Nawiazanie do tradycji
Wyjątkowo gwarno i wesoło było, kiedy na zaproszenie Agnieszki i Remigiusza do prowadzonej przez nich restauracji “Stara Piwnica” przyszli, w większej liczbie niż zwykle, biesiadnicy. Bo i okazja była wyjątkowa BIESIADA PIWNA. Już w zaproszeniach, których było wiele, w wielu miejscach zaznaczono, że ową biesiadą rozpoczynają cykl spotkań na różne, ustalane na bieżąco, z biesiadnikami, tematy. Spotkań w zupełnie luźnej atmosferze, z czynnym cały czas bufetem. Tak, że w trakcie spotkania można jeść i pić, korzystając z usług kelnerów. Będzie też można pogwarzyć, wysłuchać informacji na ustalony wcześniej temat, pośpiewać, posłuchać dowcipów albo i samemu opowiedzieć, zadeklamować wiersz, zaśpiewać piosenkę, opowiedzieć coś ciekawego, pochwalić się swoim hobby czy dziełami swoich sprawnych, złotych rąk.
Owymi spotkaniami nawiązują do tradycji istniejącej przez stulecia kłodzkiej tawerny, w której też spotykali się ludzie nie tylko dla wypicia sławnego kłodzkiego piwa, zjedzenia lubianej potrawy, pogwarek ze znajomymi ale i dla obejrzenia spoektaklu prezentowanego przez jadących “do wód” artystów, czy wypożyczenia książki z biblioteki, która też w tej tawernie była.

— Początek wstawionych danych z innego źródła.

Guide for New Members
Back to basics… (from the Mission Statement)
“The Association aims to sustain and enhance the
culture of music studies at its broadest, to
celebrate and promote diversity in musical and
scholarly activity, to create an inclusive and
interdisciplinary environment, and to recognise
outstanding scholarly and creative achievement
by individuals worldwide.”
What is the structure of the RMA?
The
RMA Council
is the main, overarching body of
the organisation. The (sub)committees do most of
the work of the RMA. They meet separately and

O świetną atmosferę biesiady dbali gościnni gospodarze, jak i sami biesiadnicy. Trzeba przyznać, że i lokal ze starannym wystrojem do takiej biesiady wyjątkowo się nadaje. Bo jak sama nazwa wskazuje, mieści się w piwnicy i to na drugiej kondygnacji w części kłodzkich lochów, podziemi, w której wcześniej była restauracja “U Sławnika”.
Nie tylko bawiono się świetnie przy kuflach pełnych piwa, którego nie trzeba było zamawiać, bo już przyjęto zwyczaj od największych piwoszów świata - Czechów, że kiedy kelner zauważy pusty kufel przed konsumentem to bez pytania przynosi następny - pełny.
Śpiewano biesiadne piosenki, opowiadano dowcipy. I ja tam byłem, piwo piłem i też świetnie się bawiłem.
Wysłuchano gawędy o historii piwa, warzenia i picia, związanych z tym zwyczajach w różnych krajach, bogatych, piwnych tradycjach kłodzczan. Zaprezentowano Turystyczny Paszport Hrabstwa Kłodzkiego. Nawet jeden egzemplarz wręczono biesiadniczce jako nagrodę za szczególny wkład w przygotowaniu biesiady. Rozmawiano na temat zimowych wędrówek po Ziemi Kłodzkiej i czeskim pograniczu posługując się kolejną wydaną przez nich Gazetę Turystyczną Gór Orlickich w języku polskim, którą można wziąć tak jak i wspomniany paszport w biurze Informacji Turystycznej. Szczególnie, że na biesiadzie było dwóch sympatycznych, wesołych Czechów. Na koniec większość biesiadników otrzymała certyfikat piwożłopa i umówiono się na kolejne spotkanie z okazji Walentynek - 12 lutego. Uwaga! To już prawie koniec karnawału, warto przyjść. Tym bardziej warto przyjść.
A tak przy okazji to dobrze, że w lokalach, nawet goastronomicznych prowadzona jest i taka godna pochwały, działalność.
Także przy okazji wspominam: najwięksi piwosze świata - Czesi wypijają na głowę, no nie, chyba na brzuch “ziwot” mieszkańca 157 litrów piwa rocznie. Irlandczycy - 130, Niemcy - 116, Austriacy - 108, Anglicy - 96, Belgowie - 90, a my Polacy - 79. Bez komentarza.
“Kto w odpowiedniej kompanii piwo pije, długo i wesoło żyje”
“Gdzie się piwo warzy, tam się dobrze darzy”, “Gdzie się piwo leje, tam się dorze dzieje”.